France Inter aired the radio version of Un été avec Homère in nine weekly episodes from 1 July to 26 August 2017. The book was published by France Inter and Éditions des Équateurs on 26 April 2018. Tesson was more active in the marketing than he had been for previous books. He appeared on the television programme On n'est pas couché and the radio station France Culture. Translations of Un été avec Homère have been published in Dutch (2018), Italian (2019), Korean (2020), Polish (2019), Russian (2019), Spanish (2019) and Swedish (2019).

The French text was republished on 17 June 2020 as Un été avec Homère : voyage dans le sillage d'Ulysse (lit. 'Journey in the wake of Odysseus'). In this volume, it is supplemented with Tesson's account of a sailing trip inspired by Victor Bérard's theories about the geography of the Odyssey.

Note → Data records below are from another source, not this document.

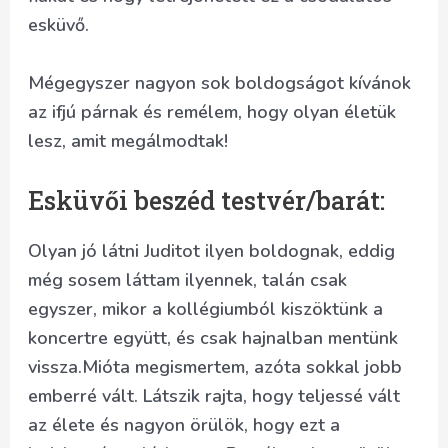
esküvő.
Mégegyszer nagyon sok boldogságot kívánok
az ifjú párnak és remélem, hogy olyan életük
lesz, amit megálmodtak!
Esküvői beszéd testvér/barát:
Olyan jó látni Juditot ilyen boldognak, eddig
még sosem láttam ilyennek, talán csak
egyszer, mikor a kollégiumból kiszöktünk a
koncertre együtt, és csak hajnalban mentünk
vissza.Mióta megismertem, azóta sokkal jobb
emberré vált. Látszik rajta, hogy teljessé vált
az élete és nagyon örülök, hogy ezt a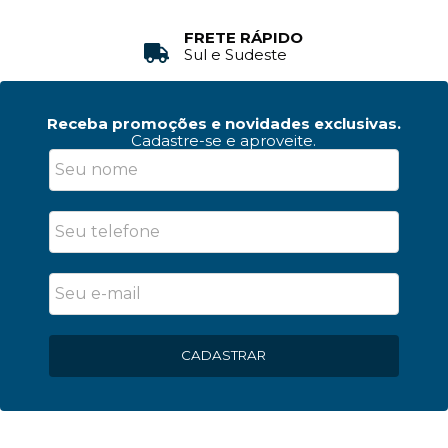
FRETE RÁPIDO
Sul e Sudeste
Receba promoções e novidades exclusivas.
Cadastre-se e aproveite.
CADASTRAR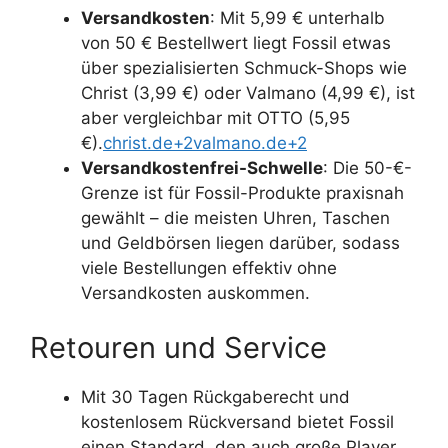
Versandkosten
: Mit 5,99 € unterhalb
von 50 € Bestellwert liegt Fossil etwas
über spezialisierten Schmuck-Shops wie
Christ (3,99 €) oder Valmano (4,99 €), ist
aber vergleichbar mit OTTO (5,95
€).
christ.de+2valmano.de+2
Versandkostenfrei-Schwelle
: Die 50-€-
Grenze ist für Fossil-Produkte praxisnah
gewählt – die meisten Uhren, Taschen
und Geldbörsen liegen darüber, sodass
viele Bestellungen effektiv ohne
Versandkosten auskommen.
Retouren und Service
Mit 30 Tagen Rückgaberecht und
kostenlosem Rückversand bietet Fossil
einen Standard, den auch große Player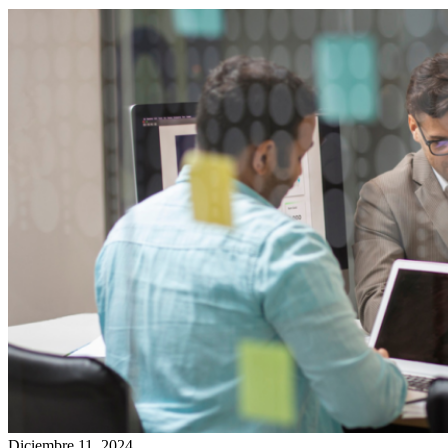
Diciembre 11, 2024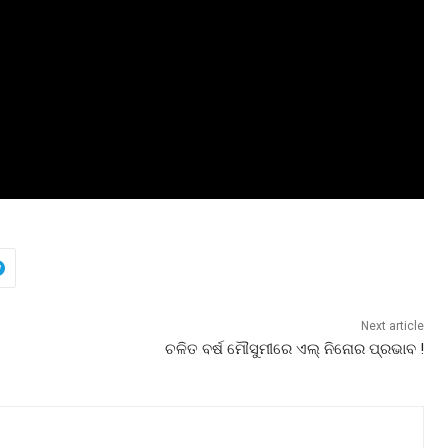
Next article
ଚଳିତ ବର୍ଷ ମୌସୁମୀରେ ଏଲ୍‌ ନିନୋର ପ୍ରଭାବ !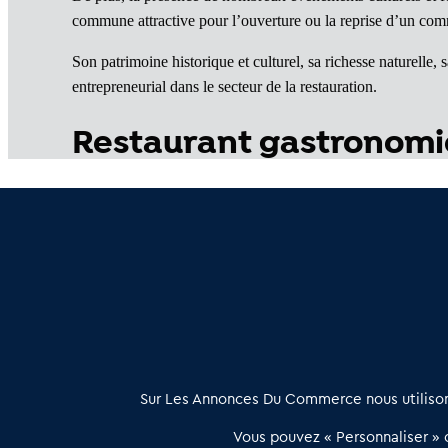
commune attractive pour l’ouverture ou la reprise d’un co
Son patrimoine historique et culturel, sa richesse naturell
entrepreneurial dans le secteur de la restauration.
Restaurant gastronomi
Cession de Restaurant gastronomique en Corse du Sud
Restaurants gastronomiques à vendre en Haute Corse 
À propos
Sur Les Annonces Du Commerce nous utilisons
Les Annonces du Commerce propose un outil unique de mise en
Vous pouvez « Personnaliser » c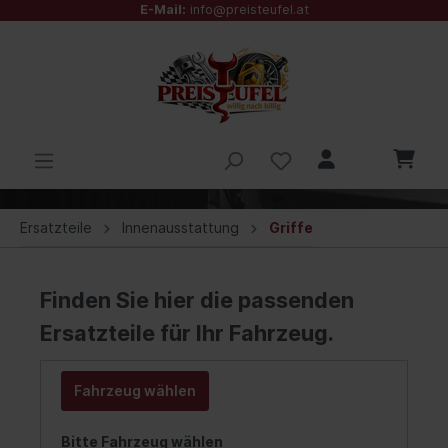
E-Mail:
info@preisteufel.at
Ersatzteile
Innenausstattung
Griffe
Finden Sie hier die passenden
Ersatzteile für Ihr Fahrzeug.
Fahrzeug wählen
Bitte Fahrzeug wählen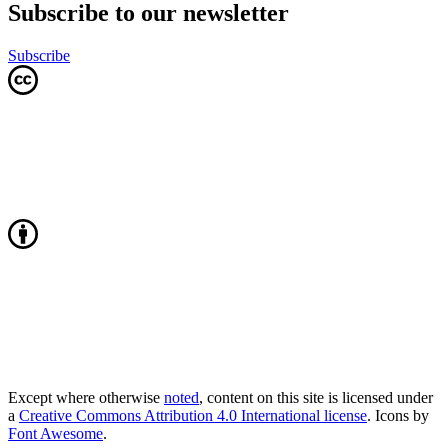
Subscribe to our newsletter
Subscribe
Except where otherwise
noted
, content on this site is licensed under
a
Creative Commons Attribution 4.0 International license
. Icons by
Font Awesome
.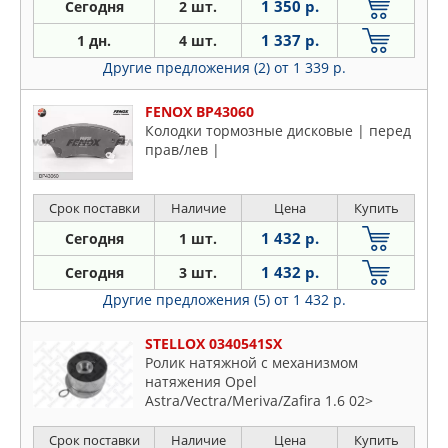
1 350 р.
Сегодня
2 шт.
1 337 р.
1 дн.
4 шт.
Другие предложения (2)
от 1 339 р.
FENOX BP43060
Колодки тормозные дисковые | перед
прав/лев |
Срок поставки
Наличие
Цена
Купить
1 432 р.
Сегодня
1 шт.
1 432 р.
Сегодня
3 шт.
Другие предложения (5)
от 1 432 р.
STELLOX 0340541SX
Ролик натяжной c механизмом
натяжения Opel
Astra/Vectra/Meriva/Zafira 1.6 02>
Срок поставки
Наличие
Цена
Купить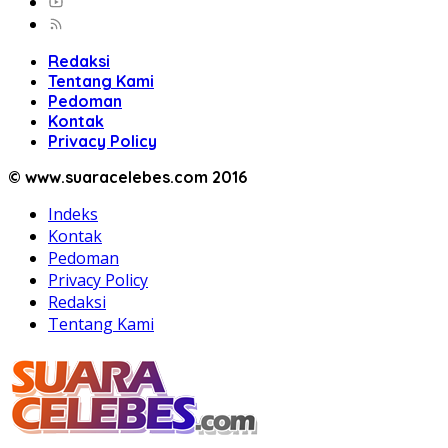
Redaksi
Tentang Kami
Pedoman
Kontak
Privacy Policy
© www.suaracelebes.com 2016
Indeks
Kontak
Pedoman
Privacy Policy
Redaksi
Tentang Kami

The book includes original paintings by Tesson's travelling partner Laurence Bost and historical photographs by Frédéric Boissonnas who travelled in the Mediterranean Sea with Bérard in 1912.

==Reception==
Le Parisiens Yves Jaeglé wrote that Tesson makes Homer's characters palpable. He stressed how different Un été avec Homère is from a schoolbook and said it will give "hours of happiness" to readers. Mazarine Pingeot of L'Express called the book's analyses "more Nietzschean than Hegelian". She stressed Tesson's cultural criticism, for example how he compares the world and values of Homer to those of Mark Zuckerberg and argues for the enduring relevance of the former, referring to Facebook as a digital version of "Narcissus' puddle". Zoé Petropoulou wrote in The French Review that Un été avec Homère discusses both Homer's writings and physical environment and creates analogies between the ancient epics and contemporary issues, such as armed conflicts and ecology. Petropoulou wrote that Tesson highlights the human side of the Homeric gods and how human and divine matters reflect each other. Laurent Ruquier was annoyed by Un été avec Homère which he said contains subtle reactionary views that people fail to pick up.

Un été avec Homère was a commercial success and topped France's bestseller charts for non-fiction in the spring of 2018. The first print run of 30,000 copies sold out in three days. By July 2018, the French edition had sold 70,000 copies and in August it passed 150,000 copies. As of 2021, it had sold more than 200,000 copies.

Tesson received the Grand Prix Jacques Audiberti in 2018. Although it was for his entire œuvre, the announcement statement said it was "more particularly" for Un été avec Homère.